[Saved entries]
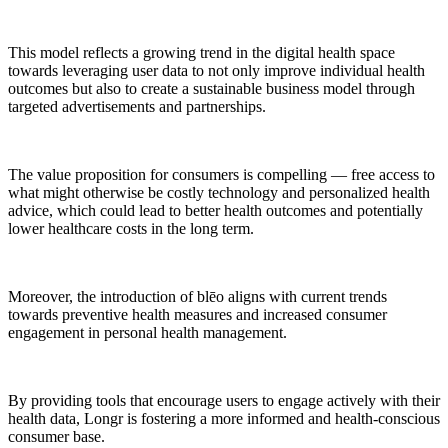
This model reflects a growing trend in the digital health space
towards leveraging user data to not only improve individual health
outcomes but also to create a sustainable business model through
targeted advertisements and partnerships.
The value proposition for consumers is compelling — free access to
what might otherwise be costly technology and personalized health
advice, which could lead to better health outcomes and potentially
lower healthcare costs in the long term.
Moreover, the introduction of blēo aligns with current trends
towards preventive health measures and increased consumer
engagement in personal health management.
By providing tools that encourage users to engage actively with their
health data, Longr is fostering a more informed and health-conscious
consumer base.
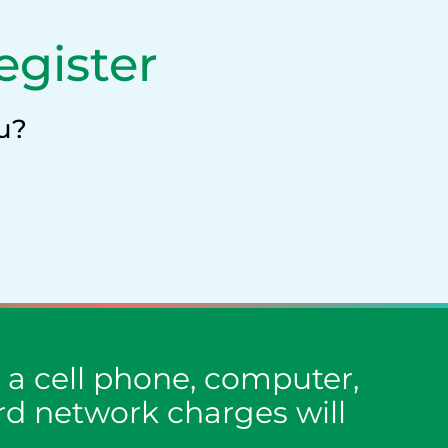
egister
u?
a cell phone, computer,
ard network charges will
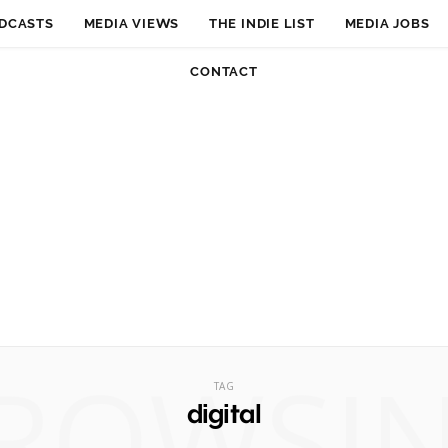
DCASTS
MEDIA VIEWS
THE INDIE LIST
MEDIA JOBS
CONTACT
ROWSI
TAG
digital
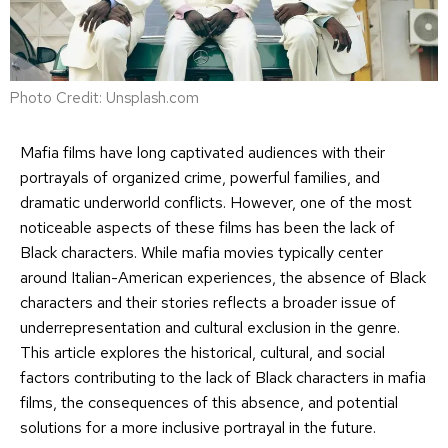
Photo Credit: Unsplash.com
Mafia films have long captivated audiences with their
portrayals of organized crime, powerful families, and
dramatic underworld conflicts. However, one of the most
noticeable aspects of these films has been the lack of
Black characters. While mafia movies typically center
around Italian-American experiences, the absence of Black
characters and their stories reflects a broader issue of
underrepresentation and cultural exclusion in the genre.
This article explores the historical, cultural, and social
factors contributing to the lack of Black characters in mafia
films, the consequences of this absence, and potential
solutions for a more inclusive portrayal in the future.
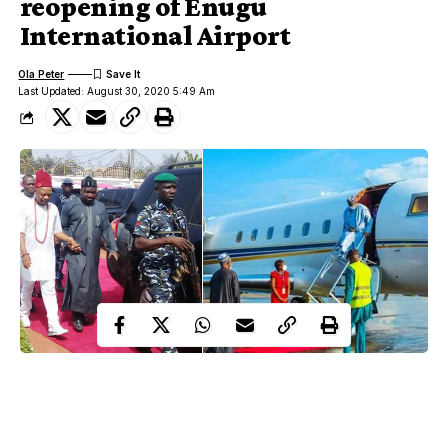
reopening of Enugu
International Airport
Ola Peter
Last Updated: August 30, 2020 5:49 Am
Billionaire Prince Arthur Eze has showered encomium on
President Muhammadu Buhari after witnessing the first aircraft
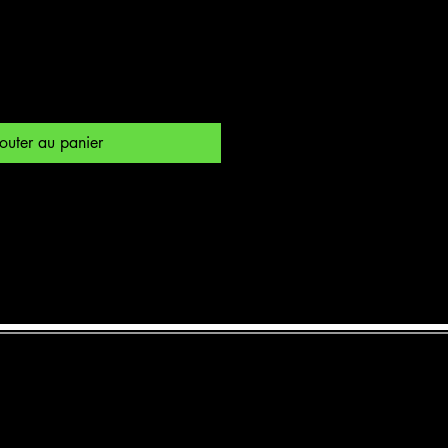
outer au panier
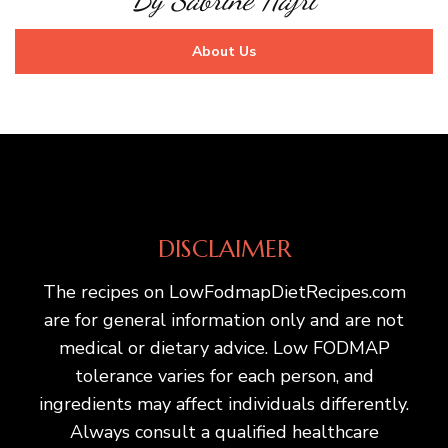
About Us
DISCLAIMER
The recipes on LowFodmapDietRecipes.com
are for general information only and are not
medical or dietary advice. Low FODMAP
tolerance varies for each person, and
ingredients may affect individuals differently.
Always consult a qualified healthcare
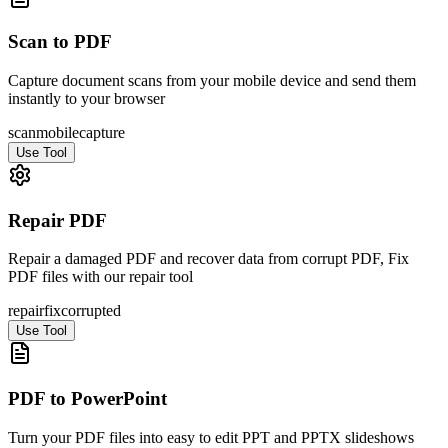
Scan to PDF
Capture document scans from your mobile device and send them
instantly to your browser
scan
mobile
capture
Use Tool
Repair PDF
Repair a damaged PDF and recover data from corrupt PDF, Fix
PDF files with our repair tool
repair
fix
corrupted
Use Tool
PDF to PowerPoint
Turn your PDF files into easy to edit PPT and PPTX slideshows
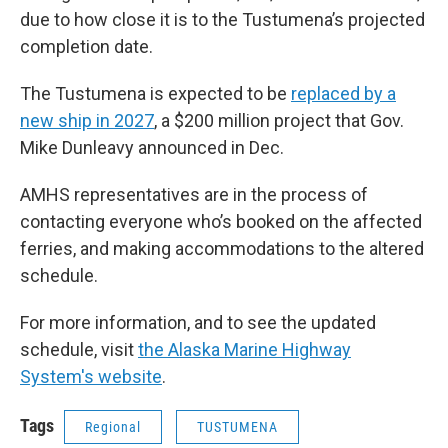
due to how close it is to the Tustumena’s projected
completion date.
The Tustumena is expected to be
replaced by a
new ship in 2027
, a $200 million project that Gov.
Mike Dunleavy announced in Dec.
AMHS representatives are in the process of
contacting everyone who’s booked on the affected
ferries, and making accommodations to the altered
schedule.
For more information, and to see the updated
schedule, visit
the Alaska Marine Highway
System's website
.
Tags
Regional
TUSTUMENA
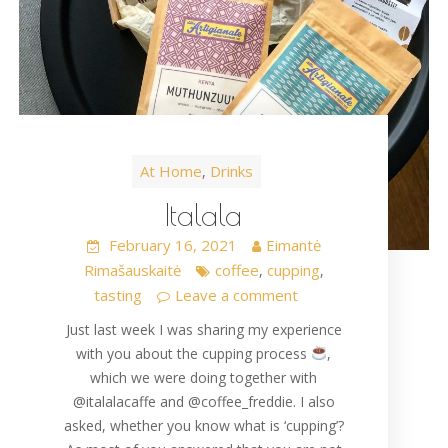
At Home
Drinks
,
Italala
February 16, 2021
Eimantė
Rimašauskaitė
coffee
cupping
,
,
tasting
Leave a comment
Just last week I was sharing my experience
with you about the cupping process
,
which we were doing together with
@italalacaffe and @coffee_freddie. I also
asked, whether you know what is ‘cupping’?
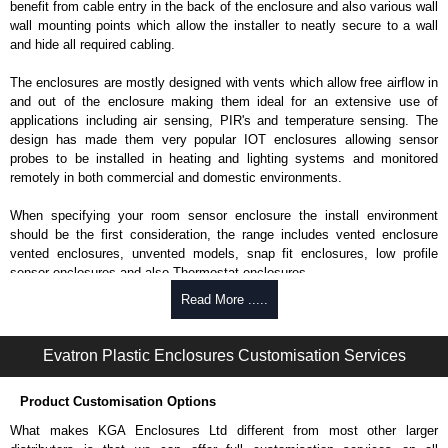
benefit from cable entry in the back of the enclosure and also various wall
wall mounting points which allow the installer to neatly secure to a wall
and hide all required cabling.
The enclosures are mostly designed with vents which allow free airflow in
and out of the enclosure making them ideal for an extensive use of
applications including air sensing, PIR's and temperature sensing. The
design has made them very popular IOT enclosures allowing sensor
probes to be installed in heating and lighting systems and monitored
remotely in both commercial and domestic environments.
When specifying your room sensor enclosure the install environment
should be the first consideration, the range includes vented enclosure
vented enclosures, unvented models, snap fit enclosures, low profile
sensor enclosures and also Thermostat enclosures.
Read More .....
Evatron Plastic Enclosures
KGA Enclosures Ltd are fully authorised distributors of this series from
Evatron Plastic Enclosures. We also stock the entire Evatron Plastic
Evatron Plastic Enclosures Customisation Services
Enclosures range at great competitive pricing and with full customisation
options on all applicable products.
Product Customisation Options
Please remember, to always use approved distributors like KGA
What makes KGA Enclosures Ltd different from most other larger
Enclosures Ltd as some companies sell knock-offs and copies, so using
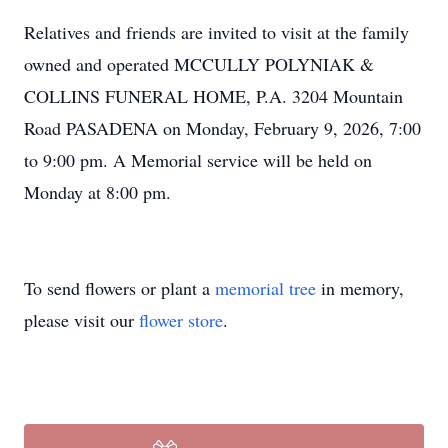
Relatives and friends are invited to visit at the family
owned and operated MCCULLY POLYNIAK &
COLLINS FUNERAL HOME, P.A. 3204 Mountain
Road PASADENA on Monday, February 9, 2026, 7:00
to 9:00 pm. A Memorial service will be held on
Monday at 8:00 pm.
To send flowers or plant a
memorial tree
in memory,
please visit our
flower store
.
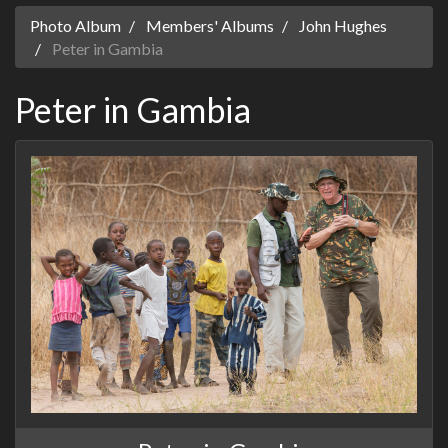
Photo Album
Members' Albums
John Hughes
Peter in Gambia
Peter in Gambia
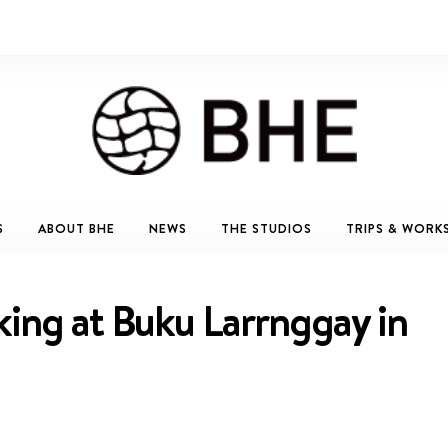
S
ABOUT BHE
NEWS
THE STUDIOS
TRIPS & WORK
king at Buku Larrnggay in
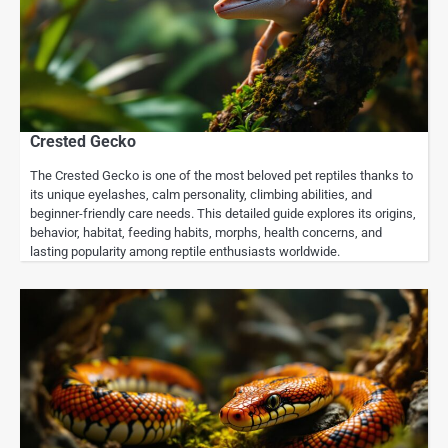
Crested Gecko
The Crested Gecko is one of the most beloved pet reptiles thanks to
its unique eyelashes, calm personality, climbing abilities, and
beginner-friendly care needs. This detailed guide explores its origins,
behavior, habitat, feeding habits, morphs, health concerns, and
lasting popularity among reptile enthusiasts worldwide.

> _PROBLEM_: Copy out each line of the data that includes the string "explores".

> _RESULT_:
This article explores the historical, cultural, and social
beginner-friendly care needs. This detailed guide explores its origins,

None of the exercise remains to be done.